Saturday, June 26, 2010

New Levi's Ad Campaign Focuses Cash and Attention On Braddock

Image of Levi's ad as seen on New York Times Website

Regular television viewers have seen plenty of the tough dedicated mayor of with the local zip code tattooed on his arm. So far I've been sort of ambivalent about the effects of all this. Often, Fetterman is photographed at Carrie Furnace, which isn't even in Braddock or really all that close while the actively working clanking, belching ET Works is rarely shown (actually I've never seen it in a national story about Braddock)

If one was going to shoot the mayor at nearby landmarks not in Braddock, why not Kennywood? Why not the busy, if ugly Homestead Waterfront mall? Even worse, most stories skip over the positive wonderful assets Braddock does have, like the Landmark Carnegie Library, or Unsmoke Systems or the thriving urban farm, the mayor helped start. Or that it's just a few short miles outside of Pittsburgh. The media is clearly portraying Braddock as a hopeless dying place, and Fetterman ("he went to Harvard") as saintly (white) hero for being there. The rest of the town's residents, are hardly seen.

This long PBS interview is pretty typical.

Of course, some positive press in the art world has followed Swoon, the famous, talented and attractive, young (white) street artist, helping to launch the Transformazium in North Braddock. This isn't to say the mayor and folks like Swoon, are not playing critical, interesting and likely leading roles, but this is clearly a team game. Anyone comparing the town they see today with what was there five years ago can see the sweat and care of lot's of people.

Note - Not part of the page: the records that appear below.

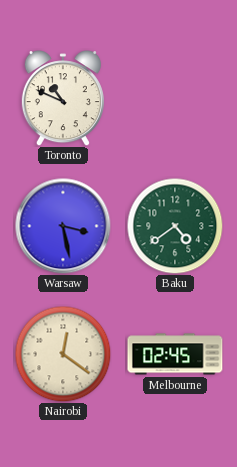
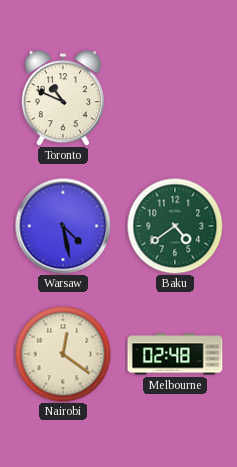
Warsaw: 3:28 -> 4:28
Melbourne: 02:45 -> 02:48
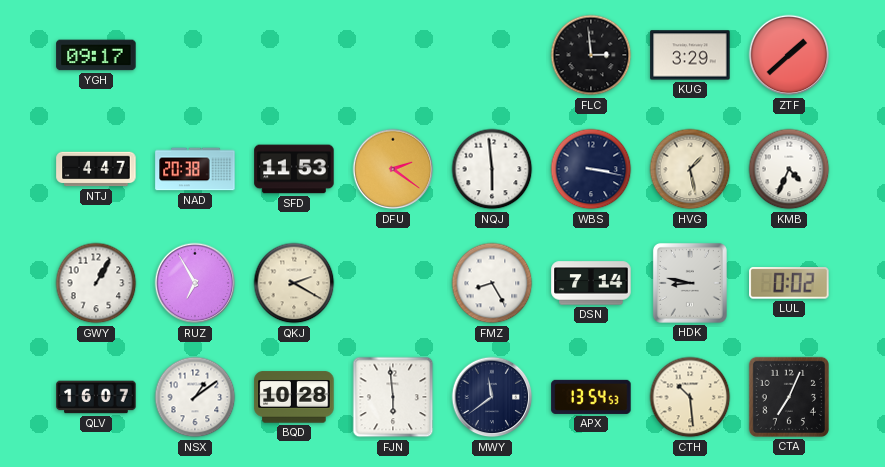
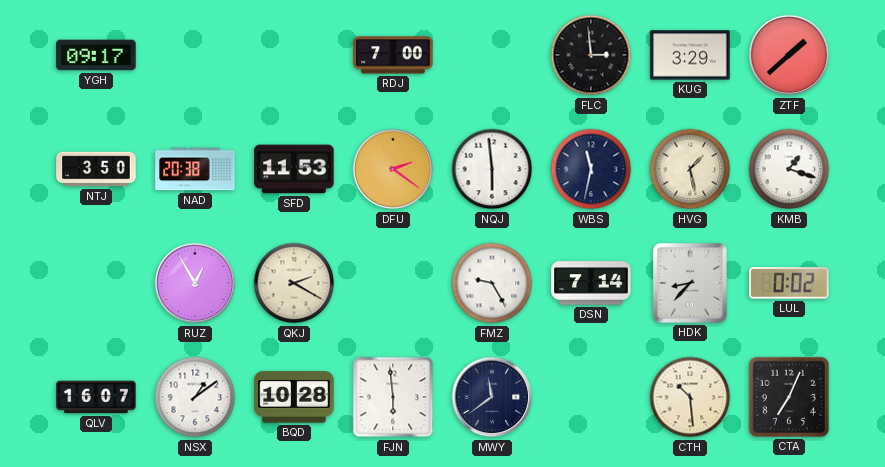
RDJ: none -> 7:00
NTJ: 4:47 -> 3:50
WBS: 3:17 -> 11:32
KMB: 4:34 -> 1:18
GWY: 1:05 -> none
RUZ: 6:55 -> 12:55
FMZ: 8:25 -> 9:25
HDK: 8:47 -> 8:37
APX: 13:54 -> none
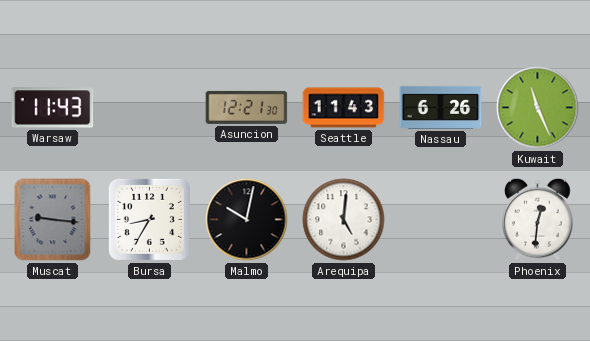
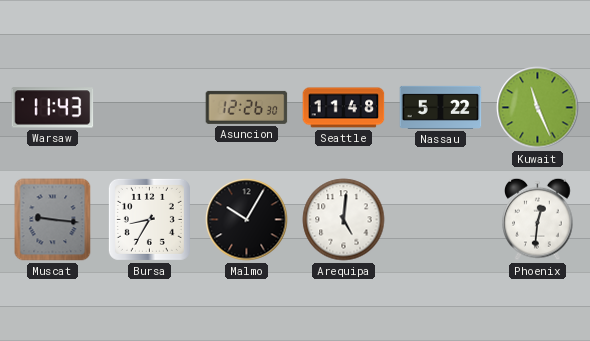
Asuncion: 12:21 -> 12:26
Seattle: 11:43 -> 11:48
Nassau: 6:26 -> 5:22
Malmo: 10:02 -> 10:05
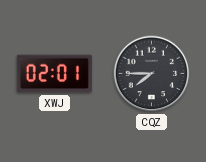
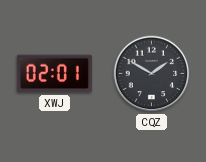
CQZ: 7:45 -> 1:50
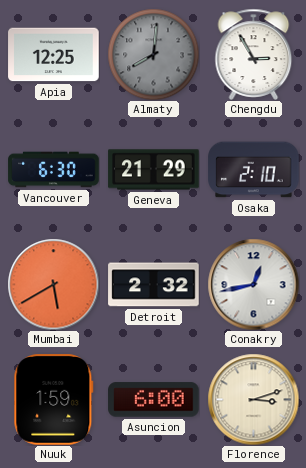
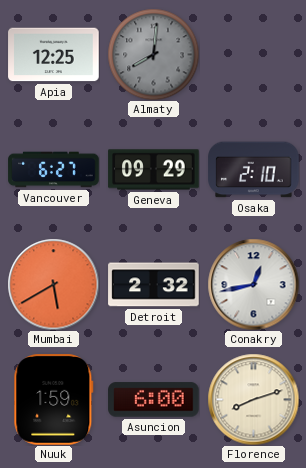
Chengdu: 2:55 -> none
Vancouver: 6:30 -> 6:27
Geneva: 21:29 -> 09:29
Florence: 3:12 -> 8:12
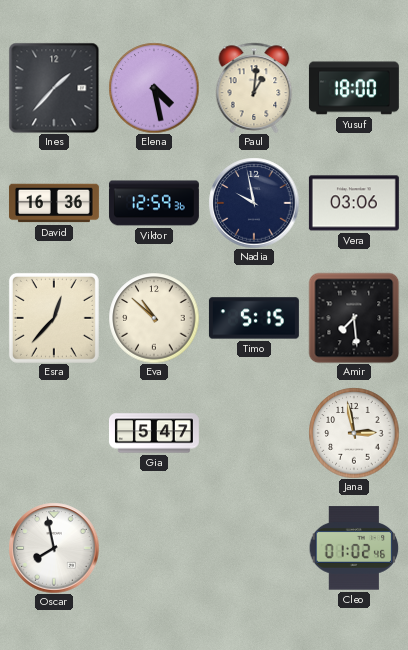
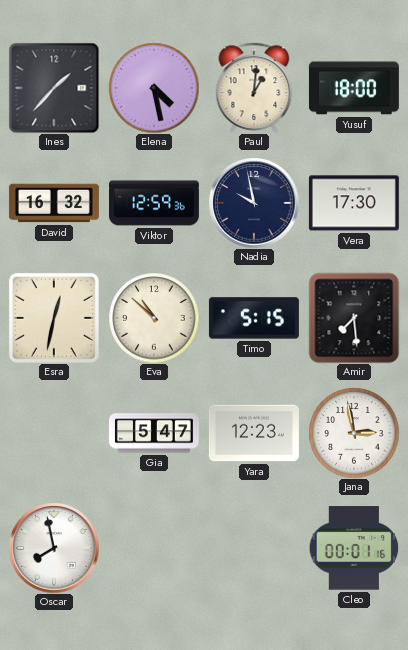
David: 16:36 -> 16:32
Vera: 03:06 -> 17:30
Esra: 12:37 -> 12:32
Yara: none -> 12:23
Cleo: 01:02 -> 00:01
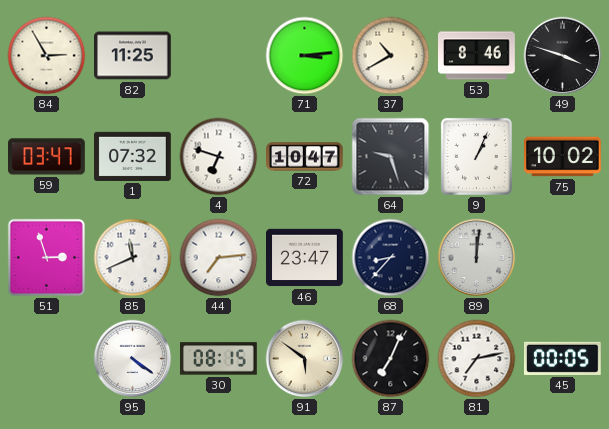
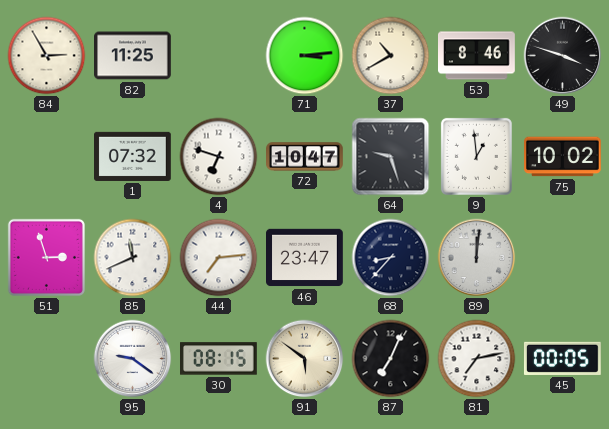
59: 03:47 -> none
9: 1:04 -> 12:59
95: 4:21 -> 9:21
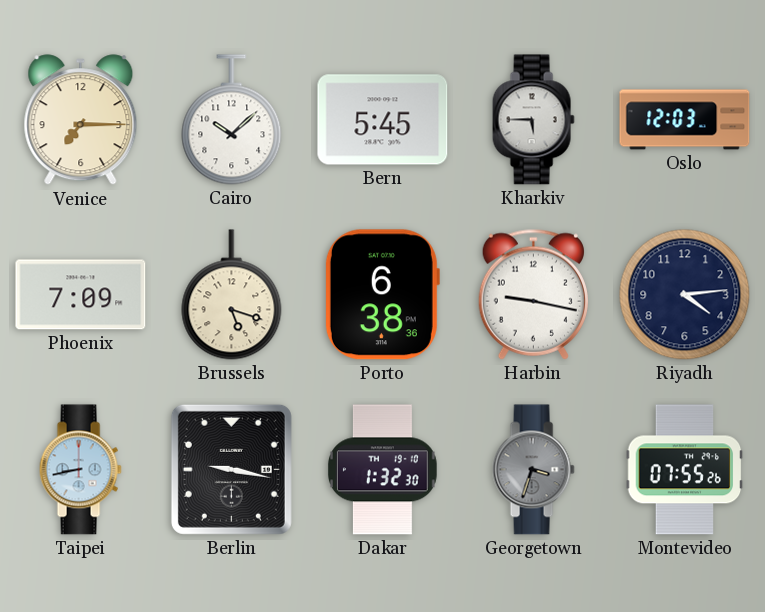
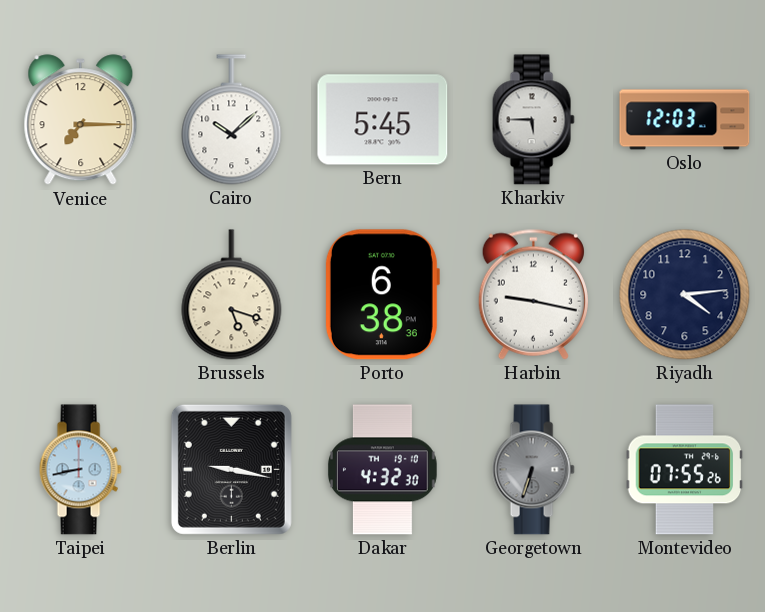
Phoenix: 7:09 -> none
Dakar: 1:32 -> 4:32
Georgetown: 3:33 -> 6:33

Now, a new Ad Campaign by Levi's will both bring more than a million dollars in cash for projects in Braddock, and hopefully put a more realistic spotlight on the town and the people working everyday to make it better.

"The town will also be featured in video clips and an hourlong show, sponsored by Levi's, to appear online and on the IFC and Sundance cable channels.

The idea to use the residents of a real community, shown trying to overcome tough times, was prompted by the introduction of a line of Levi's work wear, which includes jeans, corduroys, shirts and jackets. The print ads and billboards will carry headlines like "Ready to work," "Everybody's work is equally important" and "We are all workers."

"We wanted to engage consumers in a conversation about real work," said Doug Sweeny, vice president for Levi's brand marketing for the Americas at Levi Strauss headquarters in San Francisco.

"The apparel category can be about posing, about being somebody you're not," he added, whereas the Levi's brand promise is that "you always feel your true, authentic self when you put on a pair of Levi's jeans."

Pending further info, I give this a big thumbs up. The ads will begin appearing on TV next next week.


Karen Lillis said...

Local journalist Matthew Newton wrote this blog piece aboutLevi's in Braddock and trying to salvage their "Go Forth" campaign:

John Morris said...

Thanks for the tip. I can't have much opinion about this till I see more of the ads. Very interesting indeed.

I will say that my opinion of John Fetterman rises almost every day. The bottom line is that he is there on the ground.

Youngstown also would have been a great setting for this campaign but I suppose, their mayor, who also seems great, is a bit more of a suit type guy.

del79 said...

Huge fan of your blog.

The Carrie Furnace is actually in Braddock ... it abuts it, at the very least. The welcome sign lists its location as Rankin, Swissvale and Braddock.

John Morris said...

Wow, these teeny tiny towns are just too confusing. I pretty much put all of it in Rankin. Yes, it borders Braddock with perhaps a small part in town.

Even more interesting is that most of the ET works (Carnegie's first mill that's still running) that is clearly partly in Braddock is actually mostly in North Braddock.

Yes, showing Carrie Furnace does help give context to Braddock's situation since the loss of the bulk of these mills was the single biggest blow to the Mon Valley.

However, other factors are clearly at work. Until, the hospital closed, Braddock, itself had a large number of in town jobs but hardly any of these people lived in Braddock.